Fitness 101

Exercise for Beginners

If you’re like a lot of people, you probably resolved to get fit this year; good for you! However, if you’re a stranger to working out, getting started can be quite intimidating, especially if you haven’t one clue what to do in or out of the gym. Have no fear, Pinnacle Fitness Club is here! Let us take you through a little Fitness 101.

What Does it Mean?!

There are a lot of fitness terminologies and before you know what to do, you should probably know what it all means, that way you can set an appropriate exercise regime for yourself. WebMd defines the following common fitness terminologies:

  • Warm up. This is the act of preparing your body for exercise, like walking slowly. These movements increase blood flow, which in turn heats up muscles and joints. At the end of your warm-up, it’s a good idea to do a little light stretching. Contrary to popular belief, however, stretching and warming up are not synonymous. In fact, stretching cold muscles and joints can make them prone to injury.
  • Cooldown. This is what you do to cool your body down after the more intense part of your workout. Stretching is often part of a cooldown.
  • Aerobic/cardiovascular activity. These are exercises that temporarily speed up your breathing and heart rate like running, cycling, walking, swimming, and dancing.
  • Maximum Heart Rate. This is an estimate of a person’s maximum age-related heart rate. It can be calculated by subtracting the person’s age from 220.
  • Flexibility training or stretching. If you’re looking to enhance the range of motion of your joints, this is the workout for you.
  • Strength, weight, or resistance training. This type of exercise is aimed at improving the strength and function of muscles using specific exercises to strengthen each muscle group. Weight lifting and exercising with resistance bands are examples of resistance training activities.
  • Set. Usually used in discussing strength training exercises, “set” refers to repeating the same exercise a certain number of times.
  • Repetition or “rep.” This refers to the number of times you perform an exercise during a set.
  • HIIT. Otherwise known as High Intensity Interval Training, this is a workout in which low to moderate intensity intervals are alternated with high intensity levels. The goal here is to increase both your aerobic and anaerobic endurance while burning more fat than ever before.
  • Circuit Training. This gets your heart rate up and strengthens your muscles at the same time by quickly moving through 8-10 exercise stations to work different muscle groups with little to no rest in between.

Getting Started

Your exercise options are limitless, really. The first step is to evaluate how physically fit you are in order to pick a workout routine that fits within the realm of your physical activity sphere. After all, you need to be fit enough to perform your chosen physical activity. Always consult with a physician before starting a new fitness regiment. Make sure your goals are clear, realistic and concise. Start slow and work your way up to more aggressive workouts.

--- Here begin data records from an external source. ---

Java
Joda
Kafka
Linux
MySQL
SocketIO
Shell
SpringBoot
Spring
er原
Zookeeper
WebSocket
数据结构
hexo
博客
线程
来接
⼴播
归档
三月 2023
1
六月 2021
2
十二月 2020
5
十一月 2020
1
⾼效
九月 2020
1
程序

Most beginners make the mistake of hitting it too hard and inevitably give up from being tired, sore or injured. To learn how to do certain exercises, consider hiring a personal trainer. And remember, not all exercise has to be done at the gym. Check out this workout video from one of our very own personal trainers, Allie Dunston, on a workout routine you can do anywhere!

If you have any questions or want to speak to a trained professional or personal trainer about starting your own, personal, fit life journey give us a call! Don’t forget that if you sign up in January or February you’ll pay only a $25 sign up fee with no payments until March.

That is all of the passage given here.